Goal of the exercise ▸ Please give every record below again exactly, and keep the pictures out.

Information shown ▸
==========

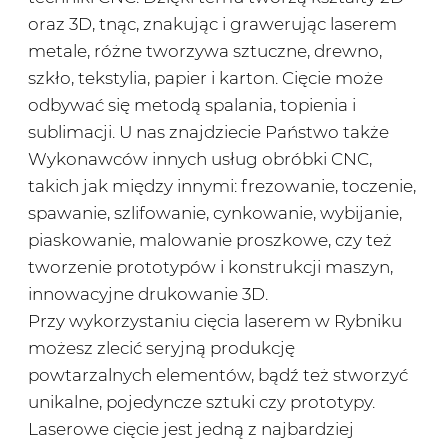
oraz 3D, tnąc, znakując i grawerując laserem
metale, różne tworzywa sztuczne, drewno,
szkło, tekstylia, papier i karton. Cięcie może
odbywać się metodą spalania, topienia i
sublimacji. U nas znajdziecie Państwo także
Wykonawców innych usług obróbki CNC,
takich jak między innymi: frezowanie, toczenie,
spawanie, szlifowanie, cynkowanie, wybijanie,
piaskowanie, malowanie proszkowe, czy też
tworzenie prototypów i konstrukcji maszyn,
innowacyjne drukowanie 3D.
Przy wykorzystaniu cięcia laserem w Rybniku
możesz zlecić seryjną produkcję
powtarzalnych elementów, bądź też stworzyć
unikalne, pojedyncze sztuki czy prototypy.
Laserowe cięcie jest jedną z najbardziej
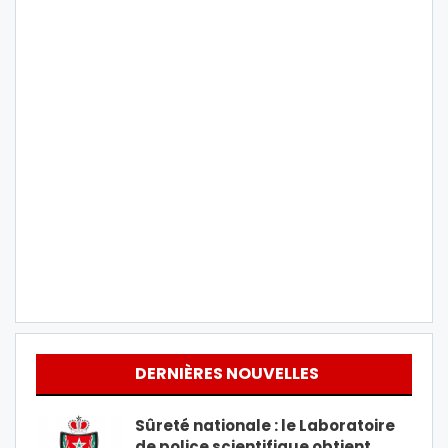
DERNIÈRES NOUVELLES
Sûreté nationale : le Laboratoire
de police scientifique obtient…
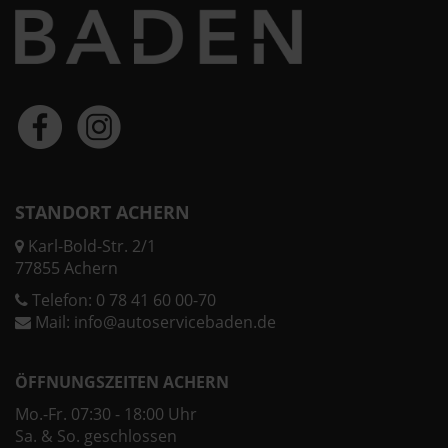
STANDORT ACHERN
Karl-Bold-Str. 2/1
77855 Achern
Telefon:
0 78 41 60 00-70
Mail:
info@autoservicebaden.de
ÖFFNUNGSZEITEN ACHERN
Mo.-Fr. 07:30 - 18:00 Uhr
Sa. & So. geschlossen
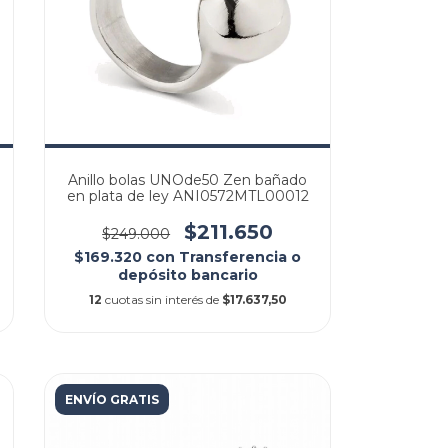
Anillo bolas UNOde50 Zen bañado
en plata de ley ANI0572MTL00012
$211.650
$249.000
$169.320
con
Transferencia o
depósito bancario
12
cuotas sin interés de
$17.637,50
ENVÍO GRATIS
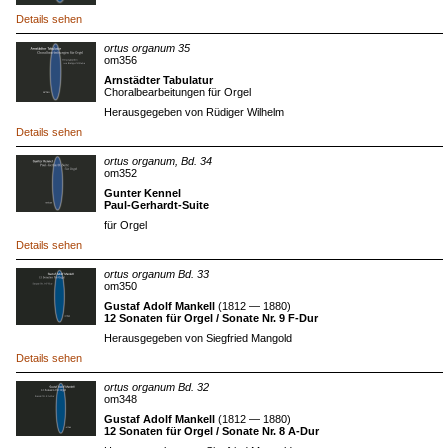
Details sehen
ortus organum 35
om356
Arnstädter Tabulatur
Choralbearbeitungen für Orgel
Herausgegeben von Rüdiger Wilhelm
Details sehen
ortus organum, Bd. 34
om352
Gunter Kennel
Paul-Gerhardt-Suite
für Orgel
Details sehen
ortus organum Bd. 33
om350
Gustaf Adolf Mankell
(1812 — 1880)
12 Sonaten für Orgel / Sonate Nr. 9 F-Dur
Herausgegeben von Siegfried Mangold
Details sehen
ortus organum Bd. 32
om348
Gustaf Adolf Mankell
(1812 — 1880)
12 Sonaten für Orgel / Sonate Nr. 8 A-Dur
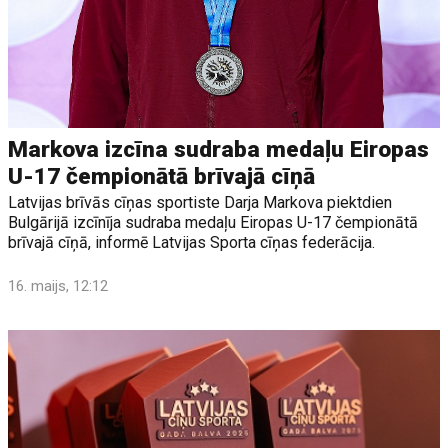
Markova izcīna sudraba medaļu Eiropas
U-17 čempionātā brīvajā cīņā
Latvijas brīvās cīņas sportiste Darja Markova piektdien
Bulgārijā izcīnīja sudraba medaļu Eiropas U-17 čempionātā
brīvajā cīņā, informē Latvijas Sporta cīņas federācija.
16. maijs, 12:12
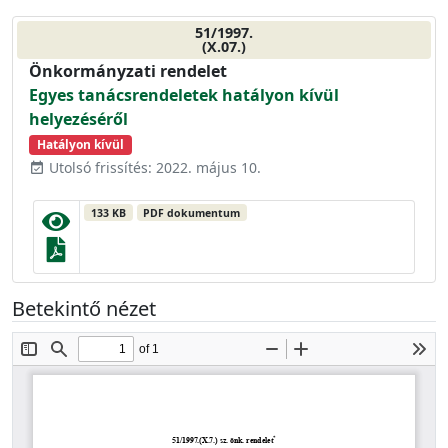
51/1997.
(X.07.)
Önkormányzati rendelet
Egyes tanácsrendeletek hatályon kívül
helyezéséről
Hatályon kívül
Utolsó frissítés: 2022. május 10.
event_available
133 KB
PDF dokumentum
Betekintő nézet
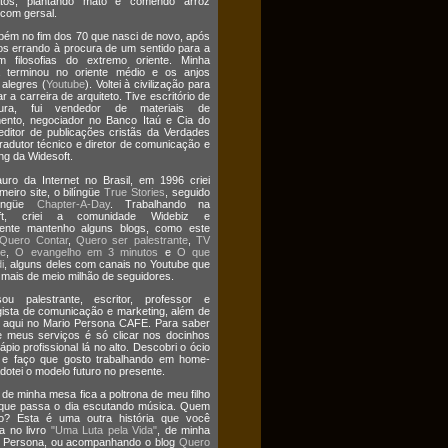
atos, plantando mato e comendo arroz
 com gersal.
bém no fim dos 70 que nasci de novo, após
os errando à procura de um sentido para a
m filosofias do extremo oriente. Minha
a terminou no oriente médio e os anjos
 alegres (
Youtube
). Voltei à civilização para
r a carreira de arquiteto. Tive escritório de
etura, fui vendedor de materiais de
ento, negociador no Banco Itaú e Cia do
editor de publicações cristãs da Verdades
tradutor técnico e diretor de comunicação e
ng da Widesoft.
uro da Internet no Brasil, em 1996 criei
meiro site, o bilíngüe
True Stories
, seguido
língüe
Chapter-A-Day
. Trabalhando na
oft, criei a comunidade Widebiz e
mente mantenho alguns blogs, como este
Quero Contar
,
Quero ser palestrante
,
TV
te
,
O evangelho em 3 minutos
e
O que
i
, alguns deles com canais no Youtube que
ais de meio milhão de seguidores.
ou palestrante, escritor, professor e
gista de comunicação e marketing, além de
 aqui no Mario Persona CAFE. Para saber
 meus serviços é só clicar nos docinhos
ápio profissional lá no alto. Descobri o ócio
o e faço que gosto trabalhando em home-
Adotei o modelo futuro no presente.
 de minha mesa fica a poltrona de meu filho
 que passa o dia escutando música. Quem
o? Esta é uma outra história que você
a no livro
"Uma Luta pela Vida"
, de minha
ia Persona, ou acompanhando o blog
Quero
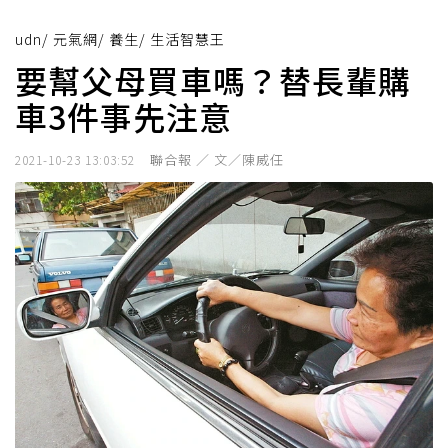
udn
/
元氣網
/
養生
/
生活智慧王
要幫父母買車嗎？替長輩購
車3件事先注意
聯合報 ／ 文／陳威任
2021-10-23 13:03:52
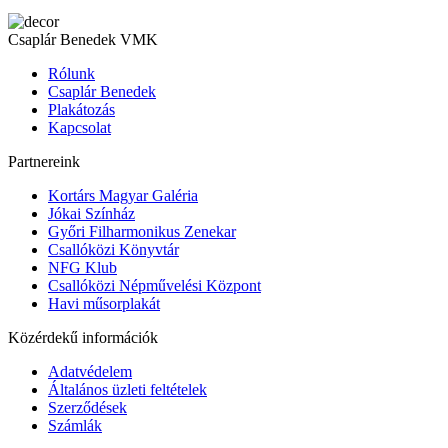
Csaplár Benedek VMK
Rólunk
Csaplár Benedek
Plakátozás
Kapcsolat
Partnereink
Kortárs Magyar Galéria
Jókai Színház
Győri Filharmonikus Zenekar
Csallóközi Könyvtár
NFG Klub
Csallóközi Népművelési Központ
Havi műsorplakát
Közérdekű információk
Adatvédelem
Általános üzleti feltételek
Szerződések
Számlák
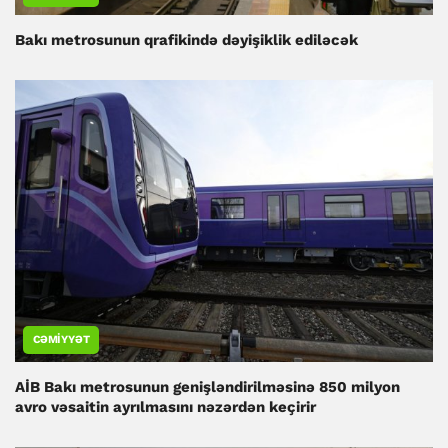
Bakı metrosunun qrafikində dəyişiklik ediləcək
CƏMIYYƏT
AİB Bakı metrosunun genişləndirilməsinə 850 milyon
avro vəsaitin ayrılmasını nəzərdən keçirir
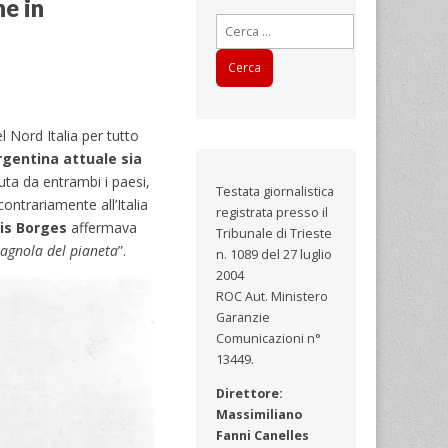
ne in
Ricerca
per:
l Nord Italia per tutto
rgentina attuale sia
uta da entrambi i paesi,
Testata giornalistica
ontrariamente all’Italia
registrata presso il
is Borges
affermava
Tribunale di Trieste
pagnola del pianeta
”.
n. 1089 del 27 luglio
2004
ROC Aut. Ministero
Garanzie
Comunicazioni n°
13449.
Direttore:
Massimiliano
Fanni Canelles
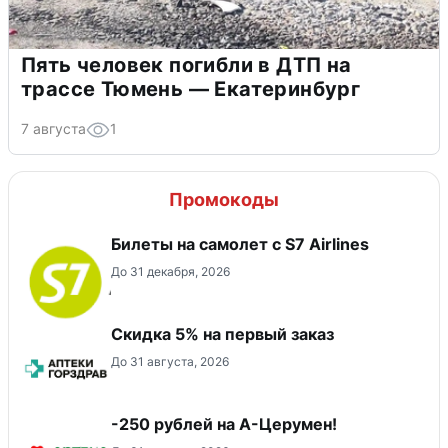
Пять человек погибли в ДТП на
трассе Тюмень — Екатеринбург
7 августа
1
Промокоды
Билеты на самолет с S7 Airlines
До 31 декабря, 2026
Скидка 5% на первый заказ
До 31 августа, 2026
-250 рублей на А-Церумен!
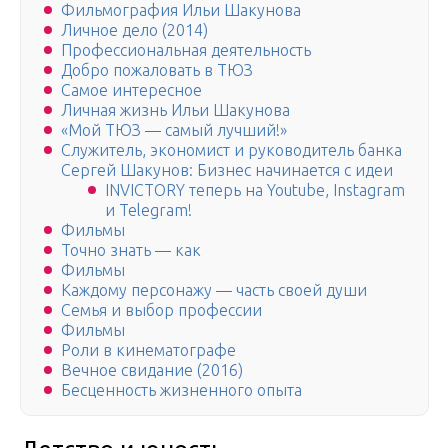
Фильмография Ильи Шакунова
Личное дело (2014)
Профессиональная деятельность
Добро пожаловать в ТЮЗ
Самое интересное
Личная жизнь Ильи Шакунова
«Мой ТЮЗ — самый лучший!»
Служитель, экономист и руководитель банка
Сергей Шакунов: Бизнес начинается с идеи
INVICTORY теперь на Youtube, Instagram
и Telegram!
Фильмы
Точно знать — как
Фильмы
Каждому персонажу — часть своей души
Семья и выбор профессии
Фильмы
Роли в кинематографе
Вечное свидание (2016)
Бесценность жизненного опыта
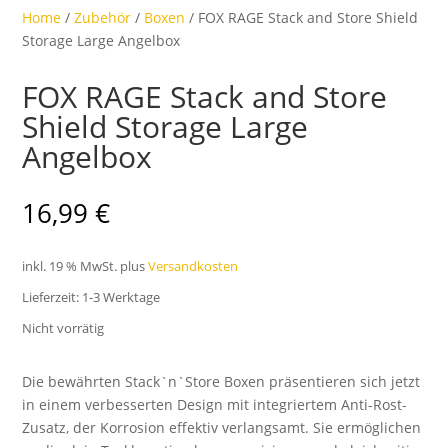
Home
/
Zubehör
/
Boxen
/ FOX RAGE Stack and Store Shield
Storage Large Angelbox
FOX RAGE Stack and Store
Shield Storage Large
Angelbox
16,99
€
inkl. 19 % MwSt.
plus
Versandkosten
Lieferzeit:
1-3 Werktage
Nicht vorrätig
Die bewährten Stack`n`Store Boxen präsentieren sich jetzt
in einem verbesserten Design mit integriertem Anti-Rost-
Zusatz, der Korrosion effektiv verlangsamt. Sie ermöglichen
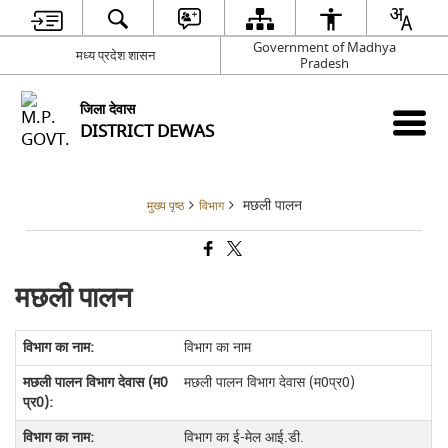
Government of Madhya
मध्य प्रदेश शासन
Pradesh
जिला देवास
DISTRICT DEWAS
मछली पालन
मुख्य पृष्ठ
विभाग
मछली पालन
विभाग का नाम
मछली पालन विभाग देवास (म0प्र0)
विभाग का ई-मेल आई.डी.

==========

Solved exercise ▸
oraz 3D, tnąc, znakując i grawerując laserem
metale, różne tworzywa sztuczne, drewno,
szkło, tekstylia, papier i karton. Cięcie może
odbywać się metodą spalania, topienia i
sublimacji. U nas znajdziecie Państwo także
Wykonawców innych usług obróbki CNC,
takich jak między innymi: frezowanie, toczenie,
spawanie, szlifowanie, cynkowanie, wybijanie,
piaskowanie, malowanie proszkowe, czy też
tworzenie prototypów i konstrukcji maszyn,
innowacyjne drukowanie 3D.
Przy wykorzystaniu cięcia laserem w Rybniku
możesz zlecić seryjną produkcję
powtarzalnych elementów, bądź też stworzyć
unikalne, pojedyncze sztuki czy prototypy.
Laserowe cięcie jest jedną z najbardziej
DERNIÈRES NOUVELLES
Sûreté nationale : le Laboratoire
de police scientifique obtient…
STANDORT ACHERN
Karl-Bold-Str. 2/1
77855 Achern
Telefon:
0 78 41 60 00-70
Mail:
info@autoservicebaden.de
ÖFFNUNGSZEITEN ACHERN
Mo.-Fr. 07:30 - 18:00 Uhr
Sa. & So. geschlossen
Anillo bolas UNOde50 Zen bañado
en plata de ley ANI0572MTL00012
$211.650
$249.000
$169.320
con
Transferencia o
depósito bancario
12
cuotas sin interés de
$17.637,50
ENVÍO GRATIS
Details sehen
ortus organum 35
om356
Arnstädter Tabulatur
Choralbearbeitungen für Orgel
Herausgegeben von Rüdiger Wilhelm
Details sehen
ortus organum, Bd. 34
om352
Gunter Kennel
Paul-Gerhardt-Suite
für Orgel
Details sehen
ortus organum Bd. 33
om350
Gustaf Adolf Mankell
(1812 — 1880)
12 Sonaten für Orgel / Sonate Nr. 9 F-Dur
Herausgegeben von Siegfried Mangold
Details sehen
ortus organum Bd. 32
om348
Gustaf Adolf Mankell
(1812 — 1880)
12 Sonaten für Orgel / Sonate Nr. 8 A-Dur
Markova izcīna sudraba medaļu Eiropas
U-17 čempionātā brīvajā cīņā
Latvijas brīvās cīņas sportiste Darja Markova piektdien
Bulgārijā izcīnīja sudraba medaļu Eiropas U-17 čempionātā
brīvajā cīņā, informē Latvijas Sporta cīņas federācija.
16. maijs, 12:12
51/1997.
(X.07.)
Önkormányzati rendelet
Egyes tanácsrendeletek hatályon kívül
helyezéséről
Hatályon kívül
Utolsó frissítés: 2022. május 10.
event_available
133 KB
PDF dokumentum
Betekintő nézet
atos, plantando mato e comendo arroz
 com gersal.
bém no fim dos 70 que nasci de novo, após
os errando à procura de um sentido para a
m filosofias do extremo oriente. Minha
a terminou no oriente médio e os anjos
 alegres (
Youtube
). Voltei à civilização para
r a carreira de arquiteto. Tive escritório de
etura, fui vendedor de materiais de
ento, negociador no Banco Itaú e Cia do
editor de publicações cristãs da Verdades
tradutor técnico e diretor de comunicação e
ng da Widesoft.
uro da Internet no Brasil, em 1996 criei
meiro site, o bilíngüe
True Stories
, seguido
língüe
Chapter-A-Day
. Trabalhando na
oft, criei a comunidade Widebiz e
mente mantenho alguns blogs, como este
Quero Contar
,
Quero ser palestrante
,
TV
te
,
O evangelho em 3 minutos
e
O que
i
, alguns deles com canais no Youtube que
ais de meio milhão de seguidores.
ou palestrante, escritor, professor e
gista de comunicação e marketing, além de
 aqui no Mario Persona CAFE. Para saber
 meus serviços é só clicar nos docinhos
ápio profissional lá no alto. Descobri o ócio
o e faço que gosto trabalhando em home-
Adotei o modelo futuro no presente.
 de minha mesa fica a poltrona de meu filho
 que passa o dia escutando música. Quem
o? Esta é uma outra história que você
a no livro
"Uma Luta pela Vida"
, de minha
ia Persona, ou acompanhando o blog
Quero
udn
/
元氣網
/
養生
/
生活智慧王
要幫父母買車嗎？替長輩購
車3件事先注意
聯合報 ／ 文／陳威任
2021-10-23 13:03:52
Csaplár Benedek VMK
Rólunk
Csaplár Benedek
Plakátozás
Kapcsolat
Partnereink
Kortárs Magyar Galéria
Jókai Színház
Győri Filharmonikus Zenekar
Csallóközi Könyvtár
NFG Klub
Csallóközi Népművelési Központ
Havi műsorplakát
Közérdekű információk
Adatvédelem
Általános üzleti feltételek
Szerződések
Számlák
Bakı metrosunun qrafikində dəyişiklik ediləcək
CƏMIYYƏT
AİB Bakı metrosunun genişləndirilməsinə 850 milyon
avro vəsaitin ayrılmasını nəzərdən keçirir
ne in
Ricerca
per:
l Nord Italia per tutto
rgentina attuale sia
uta da entrambi i paesi,
Testata giornalistica
ontrariamente all’Italia
registrata presso il
is Borges
affermava
Tribunale di Trieste
pagnola del pianeta
”.
n. 1089 del 27 luglio
2004
ROC Aut. Ministero
Garanzie
Comunicazioni n°
13449.
Direttore:
Massimiliano
Fanni Canelles
Пять человек погибли в ДТП на
трассе Тюмень — Екатеринбург
7 августа
1
Промокоды
Билеты на самолет с S7 Airlines
До 31 декабря, 2026
Скидка 5% на первый заказ
До 31 августа, 2026
-250 рублей на А-Церумен!
Фильмография Ильи Шакунова
Личное дело (2014)
Профессиональная деятельность
Добро пожаловать в ТЮЗ
Самое интересное
Личная жизнь Ильи Шакунова
«Мой ТЮЗ — самый лучший!»
Служитель, экономист и руководитель банка
Сергей Шакунов: Бизнес начинается с идеи
INVICTORY теперь на Youtube, Instagram
и Telegram!
Фильмы
Точно знать — как
Фильмы
Каждому персонажу — часть своей души
Семья и выбор профессии
Фильмы
Роли в кинематографе
Вечное свидание (2016)
Бесценность жизненного опыта
Home
/
Zubehör
/
Boxen
/ FOX RAGE Stack and Store Shield
Storage Large Angelbox
FOX RAGE Stack and Store
Shield Storage Large
Angelbox
16,99
€
inkl. 19 % MwSt.
plus
Versandkosten
Lieferzeit:
1-3 Werktage
Nicht vorrätig
Die bewährten Stack`n`Store Boxen präsentieren sich jetzt
in einem verbesserten Design mit integriertem Anti-Rost-
Zusatz, der Korrosion effektiv verlangsamt. Sie ermöglichen
Government of Madhya
मध्य प्रदेश शासन
Pradesh
जिला देवास
DISTRICT DEWAS
मछली पालन
मुख्य पृष्ठ
विभाग
मछली पालन
विभाग का नाम
मछली पालन विभाग देवास (म0प्र0)
विभाग का ई-मेल आई.डी.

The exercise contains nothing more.